╭─ Supplied records

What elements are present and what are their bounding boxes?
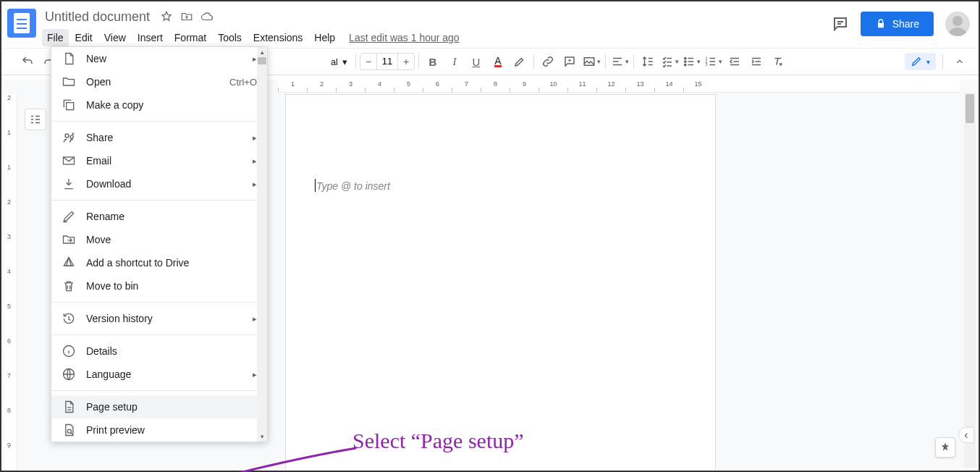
menu-item-language[interactable]: Language ▸	[51, 363, 267, 386]
menu-file[interactable]: File	[42, 29, 69, 46]
line-spacing-button[interactable]	[638, 51, 658, 72]
menu-item-details[interactable]: Details	[51, 340, 267, 363]
pencil-icon	[911, 56, 922, 67]
increase-indent-button[interactable]	[746, 51, 766, 72]
print-preview-icon	[62, 423, 76, 437]
checklist-button[interactable]: ▾	[659, 51, 680, 72]
menu-edit[interactable]: Edit	[70, 29, 98, 46]
explore-button[interactable]	[935, 437, 955, 458]
menu-item-new[interactable]: New ▸	[51, 47, 267, 70]
menu-label: Email	[86, 155, 242, 167]
menu-item-download[interactable]: Download ▸	[51, 172, 267, 195]
share-label: Share	[892, 18, 919, 30]
svg-point-3	[684, 61, 685, 62]
document-page[interactable]: Type @ to insert	[285, 94, 716, 469]
numbered-list-button[interactable]: 123▾	[703, 51, 723, 72]
account-avatar[interactable]	[945, 12, 970, 36]
collapse-toolbar-button[interactable]	[950, 51, 970, 72]
insert-link-button[interactable]	[538, 51, 558, 72]
trash-icon	[62, 279, 76, 293]
move-icon	[62, 232, 76, 247]
app-header: Untitled document File Edit View Insert …	[1, 1, 979, 48]
menu-item-email[interactable]: Email ▸	[51, 149, 267, 172]
font-size-value[interactable]: 11	[376, 54, 398, 69]
rename-icon	[62, 209, 76, 224]
font-size-increase[interactable]: +	[398, 56, 414, 67]
history-icon	[62, 311, 76, 326]
page-placeholder-text: Type @ to insert	[316, 180, 390, 192]
download-icon	[62, 177, 76, 191]
lock-icon	[875, 18, 887, 30]
svg-point-9	[65, 134, 69, 138]
menu-label: Details	[86, 345, 257, 357]
menu-item-move-to-bin[interactable]: Move to bin	[51, 274, 267, 298]
font-size-control: − 11 +	[360, 53, 415, 70]
menu-tools[interactable]: Tools	[213, 29, 247, 46]
info-icon	[62, 344, 76, 358]
menu-extensions[interactable]: Extensions	[248, 29, 308, 46]
insert-image-button[interactable]: ▾	[581, 51, 601, 72]
menu-item-page-setup[interactable]: Page setup	[51, 395, 267, 418]
font-size-decrease[interactable]: −	[360, 56, 376, 67]
menu-insert[interactable]: Insert	[132, 29, 168, 46]
comments-icon[interactable]	[832, 15, 849, 33]
star-icon[interactable]	[160, 10, 173, 23]
page-setup-icon	[62, 400, 76, 414]
side-panel-toggle[interactable]: ‹	[958, 427, 974, 443]
menu-item-version-history[interactable]: Version history ▸	[51, 307, 267, 330]
text-color-button[interactable]: A	[488, 51, 508, 72]
clear-formatting-button[interactable]	[768, 51, 788, 72]
menu-help[interactable]: Help	[309, 29, 340, 46]
decrease-indent-button[interactable]	[725, 51, 745, 72]
italic-button[interactable]: I	[444, 51, 465, 72]
svg-rect-8	[67, 103, 74, 110]
dropdown-scrollbar[interactable]: ▴ ▾	[257, 47, 267, 442]
vertical-scrollbar[interactable]	[964, 93, 976, 468]
menu-format[interactable]: Format	[169, 29, 211, 46]
menu-label: Page setup	[86, 401, 257, 413]
undo-button[interactable]	[17, 51, 38, 72]
menu-label: Add a shortcut to Drive	[86, 257, 257, 269]
menu-item-rename[interactable]: Rename	[51, 205, 267, 228]
menu-label: Language	[86, 368, 242, 380]
doc-title-input[interactable]: Untitled document	[42, 8, 153, 26]
doc-meta: Untitled document File Edit View Insert …	[42, 7, 832, 48]
copy-icon	[62, 98, 76, 112]
bold-button[interactable]: B	[423, 51, 443, 72]
document-icon	[62, 51, 76, 66]
svg-point-0	[952, 16, 963, 26]
cloud-status-icon[interactable]	[200, 10, 214, 23]
bulleted-list-button[interactable]: ▾	[681, 51, 701, 72]
menu-view[interactable]: View	[99, 29, 131, 46]
menu-label: New	[86, 53, 242, 64]
menu-item-move[interactable]: Move	[51, 228, 267, 251]
align-button[interactable]: ▾	[609, 51, 630, 72]
highlight-button[interactable]	[510, 51, 530, 72]
underline-button[interactable]: U	[466, 51, 486, 72]
menu-bar: File Edit View Insert Format Tools Exten…	[42, 28, 832, 48]
move-folder-icon[interactable]	[180, 10, 193, 23]
menu-label: Download	[86, 178, 242, 190]
font-name-label: al	[331, 56, 338, 67]
editing-mode-button[interactable]: ▾	[905, 53, 936, 70]
font-family-select[interactable]: al▾	[287, 53, 352, 70]
insert-comment-button[interactable]	[559, 51, 580, 72]
menu-label: Make a copy	[86, 99, 257, 111]
docs-logo-glyph	[14, 13, 30, 33]
document-outline-button[interactable]	[25, 109, 46, 130]
menu-item-make-copy[interactable]: Make a copy	[51, 93, 267, 117]
drive-shortcut-icon	[62, 256, 76, 270]
email-icon	[62, 153, 76, 168]
menu-label: Print preview	[86, 424, 257, 436]
docs-logo[interactable]	[7, 9, 36, 38]
menu-item-open[interactable]: Open Ctrl+O	[51, 70, 267, 93]
svg-point-14	[67, 429, 71, 433]
svg-point-4	[684, 64, 685, 65]
share-button[interactable]: Share	[861, 12, 934, 36]
menu-label: Share	[86, 132, 242, 143]
menu-item-add-shortcut[interactable]: Add a shortcut to Drive	[51, 251, 267, 274]
vertical-ruler: 2112345678910	[4, 94, 17, 469]
menu-item-print-preview[interactable]: Print preview	[51, 418, 267, 442]
last-edit-link[interactable]: Last edit was 1 hour ago	[349, 32, 460, 43]
menu-item-share[interactable]: Share ▸	[51, 126, 267, 149]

╰─

#### Work order:
Everything in the material above is to be reproduced exactly, pictures aside.

#### Answer below:
What elements are present and what are their bounding boxes?
menu-item-language[interactable]: Language ▸	[51, 363, 267, 386]
menu-file[interactable]: File	[42, 29, 69, 46]
line-spacing-button[interactable]	[638, 51, 658, 72]
menu-item-details[interactable]: Details	[51, 340, 267, 363]
pencil-icon	[911, 56, 922, 67]
increase-indent-button[interactable]	[746, 51, 766, 72]
print-preview-icon	[62, 423, 76, 437]
checklist-button[interactable]: ▾	[659, 51, 680, 72]
menu-edit[interactable]: Edit	[70, 29, 98, 46]
explore-button[interactable]	[935, 437, 955, 458]
menu-item-new[interactable]: New ▸	[51, 47, 267, 70]
menu-label: Email	[86, 155, 242, 167]
menu-item-download[interactable]: Download ▸	[51, 172, 267, 195]
share-label: Share	[892, 18, 919, 30]
svg-point-3	[684, 61, 685, 62]
document-page[interactable]: Type @ to insert	[285, 94, 716, 469]
numbered-list-button[interactable]: 123▾	[703, 51, 723, 72]
account-avatar[interactable]	[945, 12, 970, 36]
collapse-toolbar-button[interactable]	[950, 51, 970, 72]
insert-link-button[interactable]	[538, 51, 558, 72]
trash-icon	[62, 279, 76, 293]
move-icon	[62, 232, 76, 247]
app-header: Untitled document File Edit View Insert …	[1, 1, 979, 48]
menu-item-email[interactable]: Email ▸	[51, 149, 267, 172]
font-size-value[interactable]: 11	[376, 54, 398, 69]
rename-icon	[62, 209, 76, 224]
font-size-increase[interactable]: +	[398, 56, 414, 67]
history-icon	[62, 311, 76, 326]
page-placeholder-text: Type @ to insert	[316, 180, 390, 192]
download-icon	[62, 177, 76, 191]
lock-icon	[875, 18, 887, 30]
svg-point-9	[65, 134, 69, 138]
menu-label: Details	[86, 345, 257, 357]
menu-item-move-to-bin[interactable]: Move to bin	[51, 274, 267, 298]
font-size-control: − 11 +	[360, 53, 415, 70]
menu-tools[interactable]: Tools	[213, 29, 247, 46]
info-icon	[62, 344, 76, 358]
menu-extensions[interactable]: Extensions	[248, 29, 308, 46]
insert-image-button[interactable]: ▾	[581, 51, 601, 72]
menu-item-page-setup[interactable]: Page setup	[51, 395, 267, 418]
font-size-decrease[interactable]: −	[360, 56, 376, 67]
menu-insert[interactable]: Insert	[132, 29, 168, 46]
comments-icon[interactable]	[832, 15, 849, 33]
star-icon[interactable]	[160, 10, 173, 23]
page-setup-icon	[62, 400, 76, 414]
side-panel-toggle[interactable]: ‹	[958, 427, 974, 443]
menu-item-version-history[interactable]: Version history ▸	[51, 307, 267, 330]
text-color-button[interactable]: A	[488, 51, 508, 72]
clear-formatting-button[interactable]	[768, 51, 788, 72]
menu-help[interactable]: Help	[309, 29, 340, 46]
decrease-indent-button[interactable]	[725, 51, 745, 72]
italic-button[interactable]: I	[444, 51, 465, 72]
svg-rect-8	[67, 103, 74, 110]
dropdown-scrollbar[interactable]: ▴ ▾	[257, 47, 267, 442]
vertical-scrollbar[interactable]	[964, 93, 976, 468]
menu-format[interactable]: Format	[169, 29, 211, 46]
menu-label: Page setup	[86, 401, 257, 413]
undo-button[interactable]	[17, 51, 38, 72]
menu-label: Add a shortcut to Drive	[86, 257, 257, 269]
menu-item-rename[interactable]: Rename	[51, 205, 267, 228]
menu-label: Language	[86, 368, 242, 380]
doc-title-input[interactable]: Untitled document	[42, 8, 153, 26]
doc-meta: Untitled document File Edit View Insert …	[42, 7, 832, 48]
copy-icon	[62, 98, 76, 112]
bold-button[interactable]: B	[423, 51, 443, 72]
document-icon	[62, 51, 76, 66]
svg-point-0	[952, 16, 963, 26]
cloud-status-icon[interactable]	[200, 10, 214, 23]
bulleted-list-button[interactable]: ▾	[681, 51, 701, 72]
menu-view[interactable]: View	[99, 29, 131, 46]
menu-label: New	[86, 53, 242, 64]
menu-item-move[interactable]: Move	[51, 228, 267, 251]
align-button[interactable]: ▾	[609, 51, 630, 72]
highlight-button[interactable]	[510, 51, 530, 72]
underline-button[interactable]: U	[466, 51, 486, 72]
menu-bar: File Edit View Insert Format Tools Exten…	[42, 28, 832, 48]
move-folder-icon[interactable]	[180, 10, 193, 23]
menu-label: Download	[86, 178, 242, 190]
font-name-label: al	[331, 56, 338, 67]
editing-mode-button[interactable]: ▾	[905, 53, 936, 70]
font-family-select[interactable]: al▾	[287, 53, 352, 70]
insert-comment-button[interactable]	[559, 51, 580, 72]
menu-label: Make a copy	[86, 99, 257, 111]
docs-logo-glyph	[14, 13, 30, 33]
document-outline-button[interactable]	[25, 109, 46, 130]
menu-item-make-copy[interactable]: Make a copy	[51, 93, 267, 117]
drive-shortcut-icon	[62, 256, 76, 270]
email-icon	[62, 153, 76, 168]
menu-label: Print preview	[86, 424, 257, 436]
docs-logo[interactable]	[7, 9, 36, 38]
menu-item-open[interactable]: Open Ctrl+O	[51, 70, 267, 93]
svg-point-14	[67, 429, 71, 433]
svg-point-4	[684, 64, 685, 65]
share-button[interactable]: Share	[861, 12, 934, 36]
menu-label: Share	[86, 132, 242, 143]
menu-item-add-shortcut[interactable]: Add a shortcut to Drive	[51, 251, 267, 274]
vertical-ruler: 2112345678910	[4, 94, 17, 469]
menu-item-print-preview[interactable]: Print preview	[51, 418, 267, 442]
last-edit-link[interactable]: Last edit was 1 hour ago	[349, 32, 460, 43]
menu-item-share[interactable]: Share ▸	[51, 126, 267, 149]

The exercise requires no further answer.